[Dataset excerpts]
-----
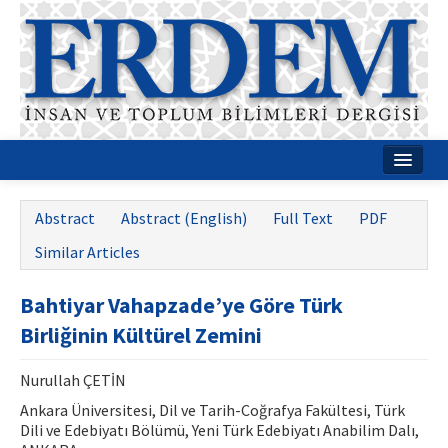
Home
Abstract
Abstract (English)
Full Text
PDF
About
Similar Articles
Journal Boards
Bahtiyar Vahapzade’ye Göre Türk
Guides
Birliğinin Kültürel Zemini
Publication Policies
Nurullah ÇETİN
Writing Rules
Ankara Üniversitesi, Dil ve Tarih-Coğrafya Fakültesi, Türk
Dili ve Edebiyatı Bölümü, Yeni Türk Edebiyatı Anabilim Dalı,
Contact Us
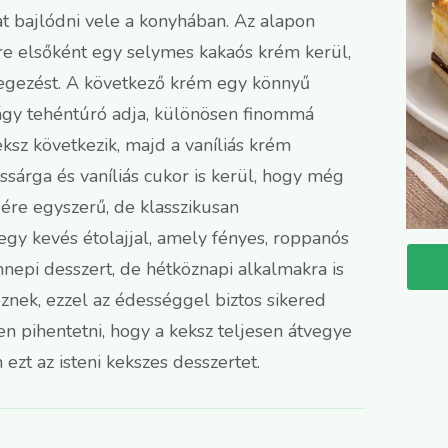
t bajlódni vele a konyhában. Az alapon
yre elsőként egy selymes kakaós krém kerül,
tegezést. A következő krém egy könnyű
lágy tehéntúró adja, különösen finommá
eksz következik, majd a vaníliás krém
ssárga és vaníliás cukor is kerül, hogy még
re egyszerű, de klasszikusan
egy kevés étolajjal, amely fényes, roppanós
nnepi desszert, de hétköznapi alkalmakra is
znek, ezzel az édességgel biztos sikered
en pihentetni, hogy a keksz teljesen átvegye
ezt az isteni kekszes desszertet.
-----
## YOUR OBJECTIVE
Return every line above that contains the word "krém".

## ANSWER SECTION
yre elsőként egy selymes kakaós krém kerül,
tegezést. A következő krém egy könnyű
eksz következik, majd a vaníliás krém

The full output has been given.